Solar Needs Market Changes To Bring Benefits To ‘Untapped’ Texas
Solar power advocates hope this will be the summer that drought-stricken Texas sees the potential of this abundant natural energy source, and changes electricity market structures to take advantage of it.
“Texas is one of the largest untapped solar markets in the U.S.,” says Maura Yates of SunEdison, an integrated supplier of solar equipment and developer of large-scale projects. “When you look at Texas’s overall load of 68 gigawatts, our 100 megawatts on the system is a rounding error at this point.”
Yates and others say they bring a solution to Texas’ electricity challenges that is water-wise, fast to deploy, and matches market needs.
“Where the opportunity lies now for solar is in this conversation,” says Carrie Cullen Hitt, senior vice president of state affairs at the Solar Energy Industries Association (SEIA). “How can solar help with some of these major issues staring Texas in the face?”
Some 64 megawatts of solar were built in Texas last year, ranking the state 10th for new capacity. But oh, the potential. The SEIA says Texas could accommodate more than twice the solar generation capacity of any other state. Its rooftops alone could host 60,000 megawatts.
The solar development that has occurred in Texas so far is driven largely by municipal utilities, such as Austin Energy, responding to “specific civic interest,” says Hitt.
Though it has plenty of sunshine, Texas lacks a broad policy to spur the solar industry. It has not shied away from the other leading renewable energy source, however.
In 1999, under then-Gov. George W. Bush, Texas enacted a pioneering renewable energy mandate that propelled the state—blessed with the best wind resources in the country—toward wind-energy leadership.

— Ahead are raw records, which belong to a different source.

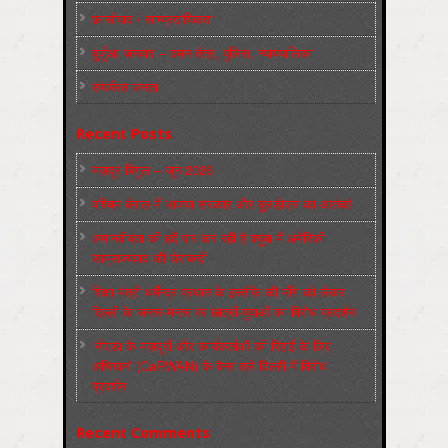
फ़ासीवाद / साम्‍प्रदायिकता
बुर्जुआ जनवाद – दमन तंत्र, पुलिस, न्‍यायपालिका
संघर्षरत जनता
Recent Posts
मज़दूर बिगुल – जून 2026
पश्चिम बंगाल में भाजपा सरकार और बुलडोज़र का आतंक!
अमानवीयता की हदें पार कर रही है क्यूबा में अमेरिकी
साम्राज्यवाद की घेराबन्दी
शिक्षा मंत्री धर्मेन्द्र प्रधान के इस्तीफ़े की माँग को लेकर
दिल्ली के जन्तर-मन्तर पर छात्रों-युवाओं का विरोध प्रदर्शन
‘नोएडा के मज़दूरों और कार्यकर्ताओं की रिहाई के लिए
अभियान’ (CaRWAN) के बैनर तले दिल्ली में विरोध
प्रदर्शन
Recent Comments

An expanded renewable energy mandate and a mechanism for driving construction of transmission lines connecting the state’s windy west with urban demand centers contributed to a decade-long wind bonanza.
Texas had more than 10.4 gigawatts of commercial wind turbines in operation that supplied 9.2 percent of the state’s electricity in 2012. On a windy evening in February of this year, wind generation supplied a record 28 percent of electricity used in the three-quarters of the state managed by the Electric Reliability Council of Texas (ERCOT), which operates the state’s grid and manages its deregulated electricity market.

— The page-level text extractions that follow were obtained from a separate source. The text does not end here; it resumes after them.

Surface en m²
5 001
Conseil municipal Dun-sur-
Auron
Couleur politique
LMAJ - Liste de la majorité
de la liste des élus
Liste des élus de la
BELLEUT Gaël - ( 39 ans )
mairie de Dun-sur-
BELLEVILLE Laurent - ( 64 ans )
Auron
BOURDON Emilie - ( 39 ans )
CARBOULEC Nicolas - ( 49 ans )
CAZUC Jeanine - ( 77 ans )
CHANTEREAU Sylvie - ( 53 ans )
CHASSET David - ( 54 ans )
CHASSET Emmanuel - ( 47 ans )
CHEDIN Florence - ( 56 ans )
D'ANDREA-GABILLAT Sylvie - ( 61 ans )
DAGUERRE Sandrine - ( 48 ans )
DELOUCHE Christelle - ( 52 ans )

Despite that, Texas—one of the few states in the country with growing electricity demand—faces generation capacity shortages.

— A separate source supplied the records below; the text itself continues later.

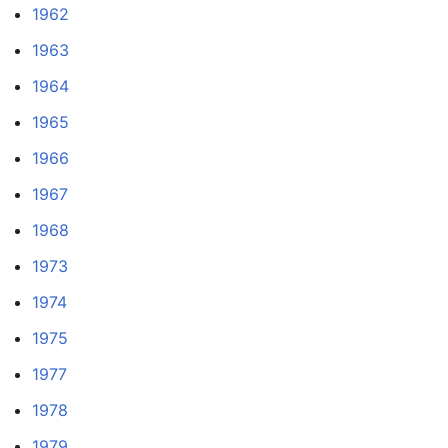
1962
1963
1964
1965
1966
1967
1968
1973
1974
1975
1977
1978
1979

On Wednesday, ERCOT confirmed its earlier prediction of an abnormally hot summer, with electricity demand likely to break a record set in August 2011, and edging uncomfortably close to total available generation. The ERCOT asks people to conserve power when the grid is nearing its limit, and again faces “the possibility of rotating outages if needed to protect the grid” in extreme conditions, ERCOT executive advisor Kent Saathoff said in a statement.